You can download the 2020 report from the site or request a print copy. It’s a weird paper size so requesting a print copy might be a good idea. The Nature Podcast this week also includes info on ion channels and Towards 2020 Science. Available via the Apple iTMS (you need iTunes installed for this) or at the Nature site directly.
The 2020 stuff is really good if you are interested in the interface between computing and science.
Credit where credit is due. Kudos to the Archbishop of Canterbury, Dr. Rowan Williams, who has said in an interview with The Guardian, that creationism and ID should not be taught in schools. Bleedin’ obvious of course, but good that the head of the Anglican Communion is willing to say it publicly.
This is encouraging, although it’s still way down the scale. But it’s good to see that free thinking and common sense have not been completely wiped out in the USA. More power to the godless of America.
BTW: Faith is in quotes in the title as atheism isn’t a faith.
There is a good review of Daniel Dennett’s Breaking the Spell, and also Lewis Wolport’s Six Impossible Things Before Breakfast. I like this section:
But what really troubles us, and what is not really tackled by either author, is the fact that a belief in the existence of deities invariably comes with an intense urge to shove that conviction down everyone else’s throats and to proselytise. This can lead to tensions, to put it mildly, a point succinctly made by my old friend, Katharine Whitehorn, the former Observer columnist. As she once wrote: ‘Why do born-again people so often make you wish they’d never been born the first time?’
Went to see the new movie version of the V for Vendetta books tonight. I loved it. Lots of ideas and layers at work in this film. It certainly made me think. Some people are complaining that it glorifies terrorism. I think the word bollocks is an apt response to that. Well worth seeing. I’ll be going again.
People should not be afraid of their Governments. Governments should be afraid of their people.
There is a good interview with Daniel Dennett it today’s Observer.
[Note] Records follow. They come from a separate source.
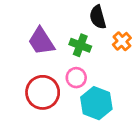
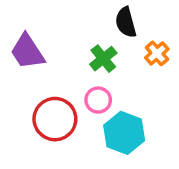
purple trapezoid: (41, 41) -> (27, 52), moved
green cross: (80, 45) -> (103, 59), turned 30

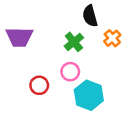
purple trapezoid: (27, 52) -> (19, 37), turned -56
red circle: (55, 119) -> (39, 85), size x0.6

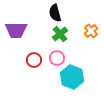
black semicircle: (90, 16) -> (55, 13), moved
red circle: (39, 85) -> (34, 60), moved

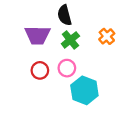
purple trapezoid: (16, 30) -> (38, 35), moved

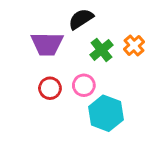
black semicircle: (65, 15) -> (81, 19), turned 72
green cross: (70, 40) -> (102, 50), moved

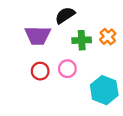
green cross: (102, 50) -> (82, 40), turned 36
cyan hexagon: (106, 113) -> (104, 90), moved

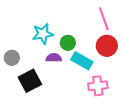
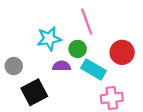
pink line: (104, 19) -> (87, 22), moved

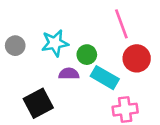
pink line: (87, 22) -> (121, 24), moved
gray circle: (14, 66) -> (15, 46), moved

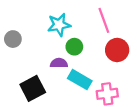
cyan star: (55, 43) -> (59, 25), moved
cyan rectangle: (105, 78) -> (80, 80), moved

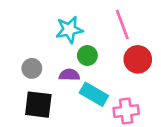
gray circle: (13, 39) -> (32, 68), moved
black square: (33, 88) -> (38, 105), turned 35

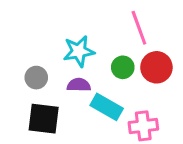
cyan star: (69, 30) -> (79, 51), moved
green circle: (87, 55) -> (123, 67), moved

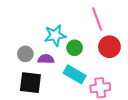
green circle: (123, 67) -> (75, 48), moved
purple semicircle: (79, 85) -> (46, 59), moved

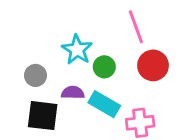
cyan star: (55, 35) -> (77, 50), turned -30
purple semicircle: (46, 59) -> (73, 93), moved

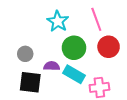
cyan star: (77, 50) -> (58, 21), moved
green circle: (104, 67) -> (74, 48), size x1.5

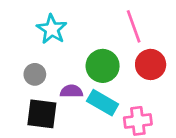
cyan star: (58, 21) -> (52, 29), moved

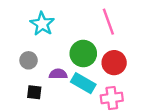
red circle: (151, 64) -> (114, 63), moved
black square: (42, 114) -> (34, 92), size x0.6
It’s based around his new book, Breaking the Spell. I like this quote:
“Of course I’m going to hurt people’s feelings,’ he says, ‘but I don’t want to offend people casually. I really want to do it on purpose.”
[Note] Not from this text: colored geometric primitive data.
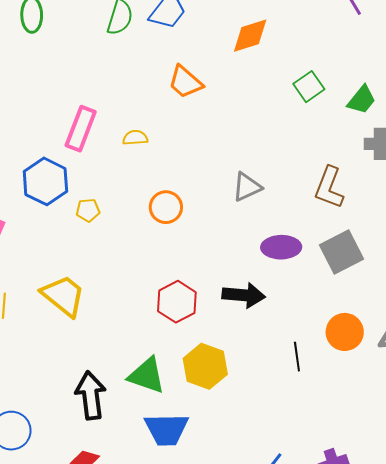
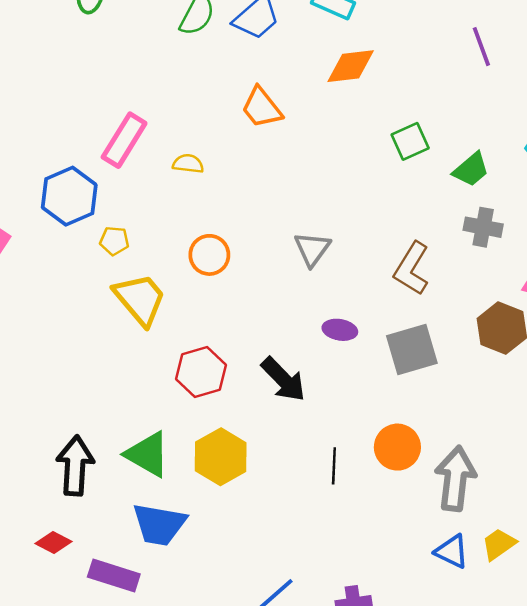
gray triangle: (247, 187) -> (312, 249), turned -40
purple ellipse: (281, 247) -> (340, 330), size x0.7
black arrow: (244, 295) -> (283, 379), turned 30
yellow trapezoid: (63, 296) -> (140, 299), moved

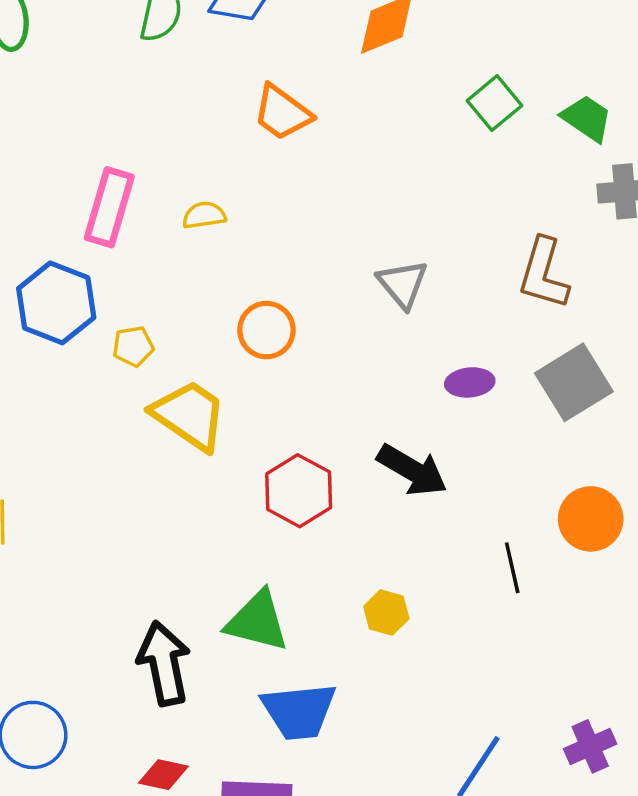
green trapezoid: (471, 170) -> (587, 118), turned -90
yellow hexagon: (221, 457) -> (386, 613), moved, size x0.6

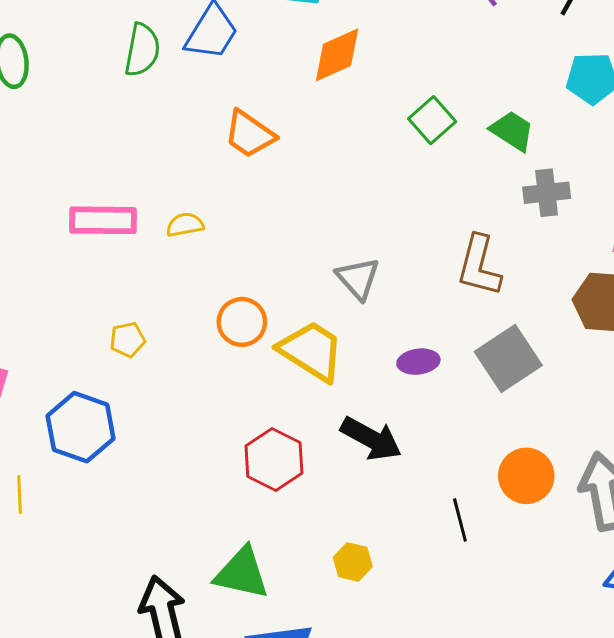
pink rectangle: (109, 207) -> (103, 220), turned 76
blue hexagon: (56, 303) -> (81, 427), moved
yellow trapezoid: (189, 415) -> (311, 351), moved

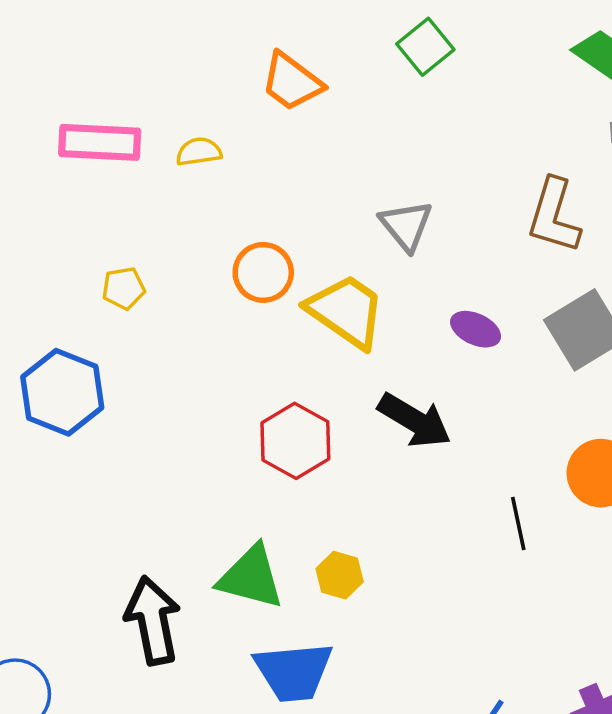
green square: (432, 120) -> (425, 47), moved
orange trapezoid: (250, 134) -> (292, 82), moved
purple ellipse: (418, 362) -> (476, 329), turned 30
yellow hexagon: (353, 562) -> (340, 575), moved

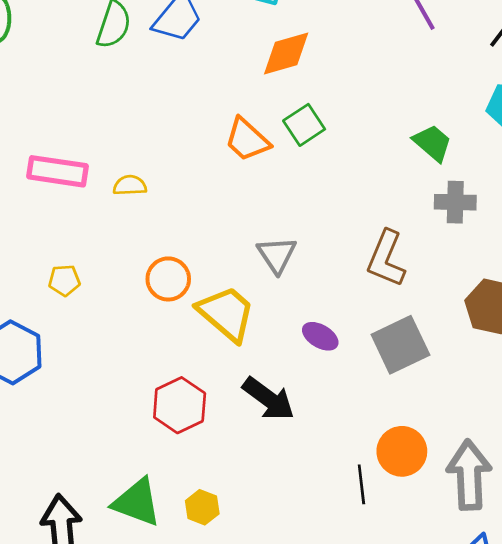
orange trapezoid: (292, 82) -> (247, 140), moved
black line: (518, 524) -> (361, 484), moved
Yep. If people are believing idiotic ideas, then call them idiots.
Rumours, and premature press releases!, indicate that a paper in Science by the Cassini Imaging Team suggests that there is liquid water near the surface of the south pole of Saturn’s moon Enceladus. That would be interesting in its own right but it seems that they have detected simple organic materials, and that there is more heat on average emerging from the south polar terrain, per square meter, than from the Earth. The bit in italics is a quote from the Cassini Team page. It’s a bit ambiguous. What do they mean by materials and when they talk about the heat output do they mean more heat per square meter when compared to the polar regions on Earth or other regions of the Earth?
I’m looking forward to getting the paper from Science.
With apologies to Alfred Bester for the title. Saw this on the Bad Astronomy blog. New Hubble picture of M101. It’s 170.000 light years across and contains a trillion stars. And that’s just 1 galaxy out of trillions.
If that doesn’t make you stop and gawk at the sheer splendour of the Universe then I suggest you check in to the nearest hospital, as you’re obviously very ill. And some people try to explain the Universe with Poof! God did it! Yeah, right. Giggle.
Classic line from today’s Doonesbury. Damn those pesky facts getting in the way of faith. Reason most certainly is a bully when it comes to pointing out falsehoods.